— TASK STATEMENT —
A word-for-word copy of all entries is required, without images.

— Extracted page text data —
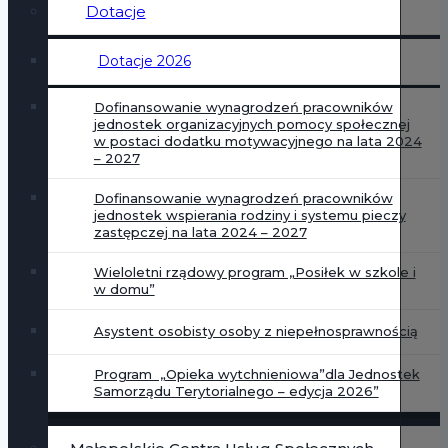
Dotacje
Dotacje 2026
Dofinansowanie wynagrodzeń pracowników
jednostek organizacyjnych pomocy społecznej
w postaci dodatku motywacyjnego na lata 2024
– 2027
Dofinansowanie wynagrodzeń pracowników
jednostek wspierania rodziny i systemu pieczy
zastępczej na lata 2024 – 2027
Wieloletni rządowy program „Posiłek w szkole i
w domu”
Asystent osobisty osoby z niepełnosprawnością
Program „Opieka wytchnieniowa”dla Jednostek
Samorządu Terytorialnego – edycja 2026”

— THE ANSWER —
Dotacje
Dotacje 2026
Dofinansowanie wynagrodzeń pracowników
jednostek organizacyjnych pomocy społecznej
w postaci dodatku motywacyjnego na lata 2024
– 2027
Dofinansowanie wynagrodzeń pracowników
jednostek wspierania rodziny i systemu pieczy
zastępczej na lata 2024 – 2027
Wieloletni rządowy program „Posiłek w szkole i
w domu”
Asystent osobisty osoby z niepełnosprawnością
Program „Opieka wytchnieniowa”dla Jednostek
Samorządu Terytorialnego – edycja 2026”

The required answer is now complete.